TASK PROMPT:
In the records below, find the line containing "Eolas Fúinn" and the line containing "dossiers. Cela ne"; please repeat exactly the lines from one to the other, both included, and nothing more.

AVAILABLE RECORDS:
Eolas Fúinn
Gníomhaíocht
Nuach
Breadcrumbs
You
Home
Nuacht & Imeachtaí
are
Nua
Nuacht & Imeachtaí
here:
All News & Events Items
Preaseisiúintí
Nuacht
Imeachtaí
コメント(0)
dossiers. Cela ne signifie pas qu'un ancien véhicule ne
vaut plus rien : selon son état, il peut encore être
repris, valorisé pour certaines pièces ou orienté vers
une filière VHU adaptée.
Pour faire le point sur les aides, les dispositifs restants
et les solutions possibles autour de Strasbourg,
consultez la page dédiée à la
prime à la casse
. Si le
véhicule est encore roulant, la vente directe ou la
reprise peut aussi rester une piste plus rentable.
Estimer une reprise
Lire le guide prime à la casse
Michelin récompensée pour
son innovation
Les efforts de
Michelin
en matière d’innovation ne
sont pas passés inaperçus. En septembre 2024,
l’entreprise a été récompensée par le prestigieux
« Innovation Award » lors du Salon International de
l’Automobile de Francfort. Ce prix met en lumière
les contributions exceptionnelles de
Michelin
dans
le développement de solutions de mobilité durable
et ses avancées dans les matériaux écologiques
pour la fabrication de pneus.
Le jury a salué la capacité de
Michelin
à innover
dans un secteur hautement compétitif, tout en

==

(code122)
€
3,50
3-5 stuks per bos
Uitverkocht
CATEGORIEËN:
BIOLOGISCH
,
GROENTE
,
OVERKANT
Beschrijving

...

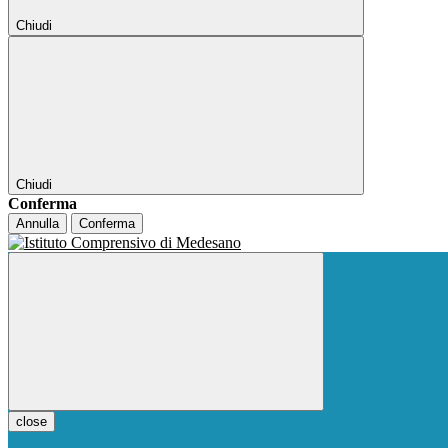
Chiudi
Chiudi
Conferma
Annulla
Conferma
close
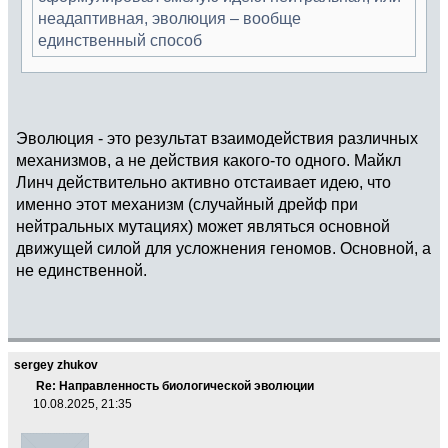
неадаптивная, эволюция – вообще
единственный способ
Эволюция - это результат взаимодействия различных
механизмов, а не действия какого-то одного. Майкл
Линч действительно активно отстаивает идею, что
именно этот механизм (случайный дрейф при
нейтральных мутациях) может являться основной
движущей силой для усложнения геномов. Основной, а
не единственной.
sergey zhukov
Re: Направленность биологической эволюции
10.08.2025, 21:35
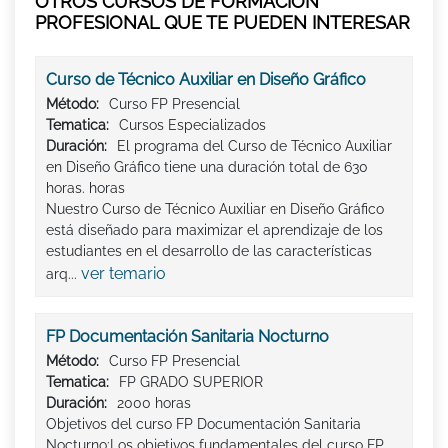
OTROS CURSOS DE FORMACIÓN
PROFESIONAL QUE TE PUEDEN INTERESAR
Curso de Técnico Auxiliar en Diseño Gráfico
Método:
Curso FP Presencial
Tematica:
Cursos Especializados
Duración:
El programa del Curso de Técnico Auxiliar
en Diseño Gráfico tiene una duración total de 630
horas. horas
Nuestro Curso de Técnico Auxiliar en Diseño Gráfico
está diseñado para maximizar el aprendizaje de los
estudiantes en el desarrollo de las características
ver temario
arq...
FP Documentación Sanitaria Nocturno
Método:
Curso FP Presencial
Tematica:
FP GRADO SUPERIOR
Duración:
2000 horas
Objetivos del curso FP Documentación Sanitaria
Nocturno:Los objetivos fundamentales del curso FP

ANSWER SPACE:
Eolas Fúinn
Gníomhaíocht
Nuach
Breadcrumbs
You
Home
Nuacht & Imeachtaí
are
Nua
Nuacht & Imeachtaí
here:
All News & Events Items
Preaseisiúintí
Nuacht
Imeachtaí
コメント(0)
dossiers. Cela ne signifie pas qu'un ancien véhicule ne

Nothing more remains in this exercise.